I should qualify that: now is about right for beginning work on REFINED maples. Younger plants or those where trunks and primary and secondary branches are being grown are totally different. We push those and don’t trim early, maybe cutting in early fall or early spring only. Cutting back hard in the early years will bring more budding, and help develop branch taper.

But with older trees that already have some ramification, pinching is the best way to develop balance, prevent scars, and create elegance. If we grow the old tree strongly, fertilizing heavily in the spring and then whacking back, all we get is a tree much too strong on top with weak lower and inside branches. By taking out the center shoot, in between the first two leaves, usually using a tweezer, we can prevent those from getting too strong. 

Japanese maple shoots grow out at different rates all over the tree. Some shoots will be first, and those are your strongest. When we see that little shoot developing and elongating, take it off immediately. If we don’t, that shoot will gain strength and get thick, and be too strong next year too, and it will also have a really long internode. If we pluck it early, it is possible to get short internodes. Later, the weaker shoots will grow out, a few days or a few weeks later. You may want to pluck those too, or you may choose to leave them a while to strengthen the twig a bit. 
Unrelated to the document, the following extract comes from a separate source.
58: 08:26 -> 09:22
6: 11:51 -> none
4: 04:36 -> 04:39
If you have a very old tree with some truly weak branches, even some that are dying back a bit, you might want to lightly fertilize in the spring. But if we fertilize too much…we get a young tree again! A small amount of inner branch loss is accepted on a very old tree. Trimming the leaves—every other one in the strong areas and none in the weaker areas—is the next step, but that is next month’s work…




  1. Rusty says:

    Michael, I have a young (15 years?) maple which I am training for broom style. I started pinching new shoots leaving two sets of leaves and noticed that after I pinch the leaves get bigger. I am guessing I should have let it grown out more and then trim back in the summer, is that right? Also, is it better to trim back twice – once in the early spring while branches are bare and easy to see and once in the summer to shape the foliage?

  2. crataegus says:

    hi Rusty,

    To begin with, try to leave only one set of leaves, not two sets, if you’ve reached the perimeter of the tree’s design. But we can certainly let it grow longer if we need the length.
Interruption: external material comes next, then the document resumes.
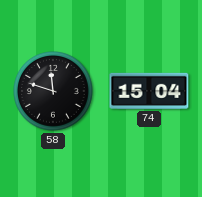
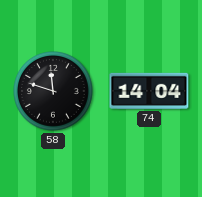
74: 15:04 -> 14:04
    The remaining leaves will get larger, that is normal. When we pinch the centers, those remaining leaves are still growing and small.
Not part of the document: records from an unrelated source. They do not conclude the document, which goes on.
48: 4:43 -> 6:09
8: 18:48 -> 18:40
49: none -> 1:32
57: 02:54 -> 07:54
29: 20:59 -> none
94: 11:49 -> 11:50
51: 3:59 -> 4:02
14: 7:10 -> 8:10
    If you trim back in the summer on a refined tree, you will have a much longer internode, and much thicker twig. But you are right—trimming back twice as you describe is a good basic plan.


  3. Rusty says:

    I just figured out something and would like to hear your thoughts on it – I noticed that on rainy days I still have to water my maple because not much rain actually gets to the pot, most of the water rolling off the foliage. Am I over reacting and overwatering my tree or have you noticed the same thing?

  4. crataegus says:


    Yes, you’ve pinpointed a thing you will notice more and more of as your trees become more developed and have thicker crowns. Pines can have the same issue. But the structure and layering of Japanese maple leaves is such that this issue is pronounced in them: Rain rarely reaches the pot!


  5. Robin Bedich says:


    My Japanese maple which is now 8 years old is having problems. The top layers of leaves has dried out. The rest of the tree seems fine. What do you think the problem is? It is a beautiful tree and I want to do whatever I need to save it.

    Thanks much,

  6. Michael Lobo says:

    I have a Japanese maple I bought from a Chinese grocery store, the trunk is pencil thin (I think it was grown from seed) its about a foot tall, I wish to prune it to give it a denser crown, I buried the pot in the ground outside under a Yew bush for protection. it is relatively small but I want to thicken it up rather than let it grow taller. I am unsure what I plan to do with it as of yet. if i shall keep it small and bushy or let it grow naturally, but I do want a strong branch system as well as more than one trunk. thanks! hope to hear from you soon!
    all the best
    Michael Elliott

    • crataegus says:

      If you plant it in a larger pot that’s a good first start. Most japanese maples if planted in the ground get too strong, then they get away from us and we have to cut large things off, creating large wounds. Keep the bottom roots cut off and save the flaring ones, and put it in a nursery pot for several years as you work on the top. For more than one trunk consider a graft at the base or an airlayer in a few years up where there is a branch forking.Take your time. Deciduous trees are best if we take some years with them.

      • Michael Lobo says:

        The one I got is less than a foot and is in a 1 gallon pot. I believe the pot is too big for it but I will take your advice, for now i planted the entire pot in the ground under a yew bush for protection in the fall. I’ll post pictures when the warmer season arrives. thank you.